◆ **PROBLEM**
Apart from any images, the entries are to be output exactly.

Stored data:

※

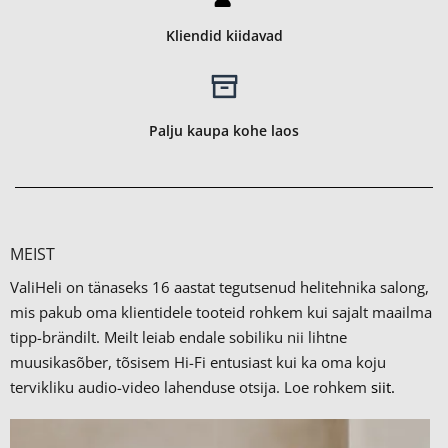
Kliendid kiidavad
Palju kaupa kohe laos
MEIST
ValiHeli on tänaseks 16 aastat tegutsenud helitehnika salong,
mis pakub oma klientidele tooteid rohkem kui sajalt maailma
tipp-brändilt.
Meilt leiab endale sobiliku nii lihtne
muusikasõber, tõsisem Hi-Fi entusiast kui ka oma koju
tervikliku audio-video lahenduse otsija. Loe rohkem
siit.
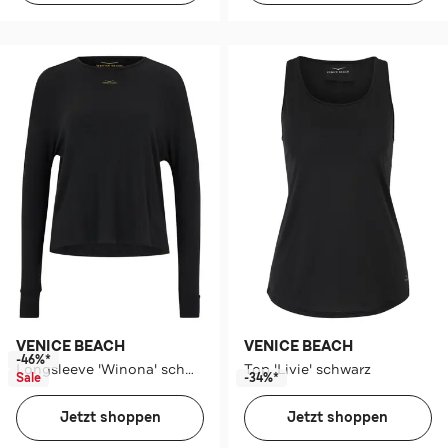
VENICE BEACH
VENICE BEACH
-46%*
Longsleeve 'Winona' schwarz
Top 'Livie' schwarz
Sale
-34%*
Jetzt shoppen
Jetzt shoppen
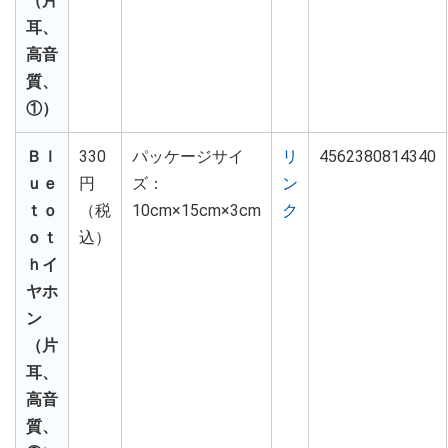
（片
耳、
高音
質、
①）
Ｂｌ
330
パッケージサイ
リ
4562380814340
ｕｅ
円
ズ：
ン
ｔｏ
（税
10cm×15cm×3cm
ク
ｏｔ
込）
ｈイ
ヤホ
ン
（片
耳、
高音
質、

※

◆ **RESPONSE TO THE TASK**
Kliendid kiidavad
Palju kaupa kohe laos
MEIST
ValiHeli on tänaseks 16 aastat tegutsenud helitehnika salong,
mis pakub oma klientidele tooteid rohkem kui sajalt maailma
tipp-brändilt.
Meilt leiab endale sobiliku nii lihtne
muusikasõber, tõsisem Hi-Fi entusiast kui ka oma koju
tervikliku audio-video lahenduse otsija. Loe rohkem
siit.
VENICE BEACH
VENICE BEACH
-46%*
Longsleeve 'Winona' schwarz
Top 'Livie' schwarz
Sale
-34%*
Jetzt shoppen
Jetzt shoppen
（片
耳、
高音
質、
①）
Ｂｌ
330
パッケージサイ
リ
4562380814340
ｕｅ
円
ズ：
ン
ｔｏ
（税
10cm×15cm×3cm
ク
ｏｔ
込）
ｈイ
ヤホ
ン
（片
耳、
高音
質、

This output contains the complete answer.